**Data section**
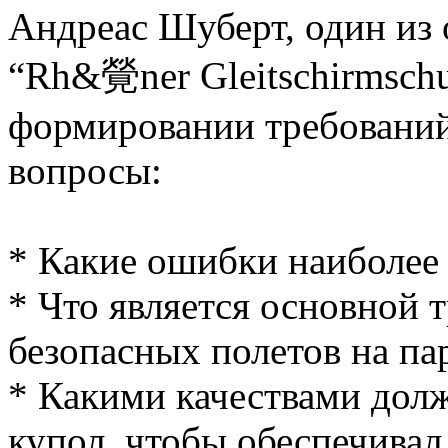
Андреас Шуберт, один из
“Rh&覮ner Gleitschirmschu
формировании требований
вопросы:
* Какие ошибки наиболее
* Что является основной 
безопасных полетов на па
* Какими качествами дол
купол, чтобы обеспечива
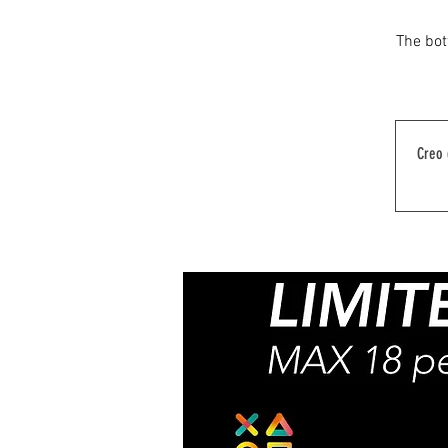
The bot
Creo 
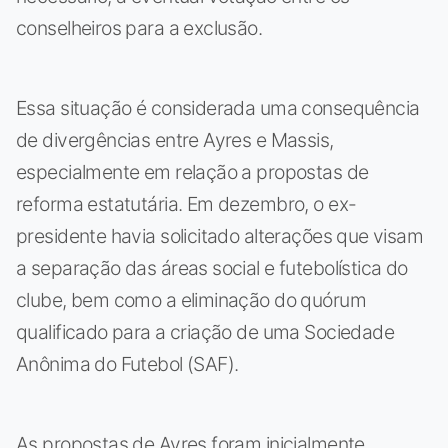
conselheiros para a exclusão.
Essa situação é considerada uma consequência
de divergências entre Ayres e Massis,
especialmente em relação a propostas de
reforma estatutária. Em dezembro, o ex-
presidente havia solicitado alterações que visam
a separação das áreas social e futebolística do
clube, bem como a eliminação do quórum
qualificado para a criação de uma Sociedade
Anônima do Futebol (SAF).
As propostas de Ayres foram inicialmente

**Directions for this task**
Copy out, from the material above, each line where the word "Ayres" is present.

**Result for this task**
de divergências entre Ayres e Massis,
As propostas de Ayres foram inicialmente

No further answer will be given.